![]() |
|
Une des premières choses que le Taiji Quan peut nous apporter est la prise de conscience de l’état de tension du corps. Nos articulations sont un des endroits privilégiés où ces tensions peuvent s’accumuler. La 1ère partie du cours va donc viser à relâcher, à décontracter, à échauffer nos articulations par des exercices simples et doux. Nous allons nous attacher à effectuer des mouvements lents, continus et circulaires en passant en revue chacune de nos articulations. Le respect de cette triple consigne (lenteur, continuité et rondeur) va également nous obliger à porter notre attention sur l’articulation sollicitée et, dès lors, déjà placer notre mental sur une position d’écoute, vitale dans la pratique de cet art martial. Le Taiji Quan est un art martial interne. Les arts martiaux externes privilégient, eux, la force musculaire ou le durcissement du tranchant de la main. Le taiji Quan, quant à lui, fait appel à nos ressources internes, présentes en chacun de nous. Le Taiji Quan est aussi appelé l’art martial des os et des tendons. Nous possédons donc tous le matériel nécessaire ! Ce qui fait la force et l’efficacité du Taiji Quan, c’est le bon alignement de ces os et tendons. Une certaine souplesse est dès lors requise. Nous travaillons principalement la souplesse et l’étirement de la chaîne musculaire arrière. Par des exercices progressifs spécifiques, nous recherchons à augmenter notre capacité à « lever » les tensions musculaires externes afin d’entrer en contact avec notre structure véritable plus profonde.
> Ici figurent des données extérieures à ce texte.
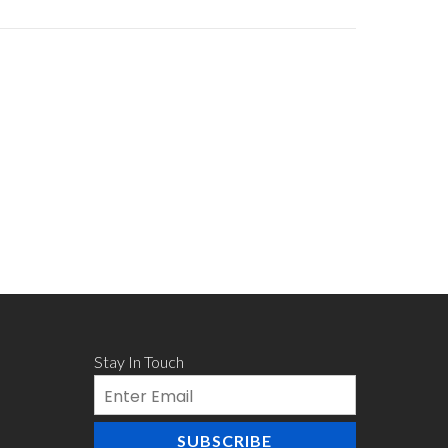
Stay In Touch
Email
SUBSCRIBE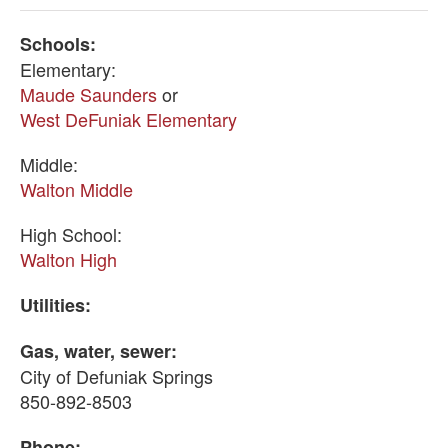
Schools:
Elementary:
Maude Saunders
or
West DeFuniak Elementary
Middle:
Walton Middle
High School:
Walton High
Utilities:
Gas, water, sewer:
City of Defuniak Springs
850-892-8503
Phone:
Savoir se tenir debout avant d’essayer de marcher ou maîtriser le clavier du piano avant de tenter d’entamer une sonate : voilà autant d’évidences qui se vérifient dans l’apprentissage du Taiji Quan. Nous passons en revue les 5 postures de base qui, chacune, apporte un élément essentiel. Celui-ci devra, idéalement, se retrouver dans la pratique de la forme complète. Aborder ces éléments séparément, par le biais d’une posture statique, permet de mieux les percevoir. La conscience de sa verticalité, de son ancrage, de son équilibre, de la tension juste, de la synchronisation des mouvements : voilà les notions fondamentales qui donneront un sens à notre pratique du Taiji Quan. Même après quelques années de pratique, ces postures de base continuent à nous aider à intégrer d’autres notions plus « profondes » comme, par ex., le lâcher-prise, la détente juste, le lien avec la respiration ou encore la conscience de l’intention et de notre Centre. C’est dans cette 4e partie que les mouvements techniques sont abordés. Leur difficulté est en rapport avec le niveau d’apprentissage. Chaque année a son propre programme. Chaque mouvement est d’abord vu dans son ensemble puis est décomposé, segment par segment (mains, pieds, les 2 ensemble). L’approche « technique » permet d’établir la solidité des bases du Taiji Quan. Le mouvement juste nécessite la connaissance du point de départ, du point d’arrivée ainsi qu’une conscience de la trajectoire correcte. La mise en évidence de ces points de passage et la répétition de ces mouvements mèneront à une pratique sensée, plus profonde du Taiji Quan où, en s’appuyant sur la technique, nous arrivons à la dépasser pour, enfin, sentir. Sentir la levée des tensions inutiles, sentir notre ancrage au sol et notre étirement vers le ciel, sentir notre respiration, calme, rythmée avec nos mouvements, sentir la conscience de « l’autour-de-nous » devenir plus aiguë, sentir notre mental serein et attentif. Bref : revenir à l’ici-et-maintenant et habiter pleinement l’instant-présent.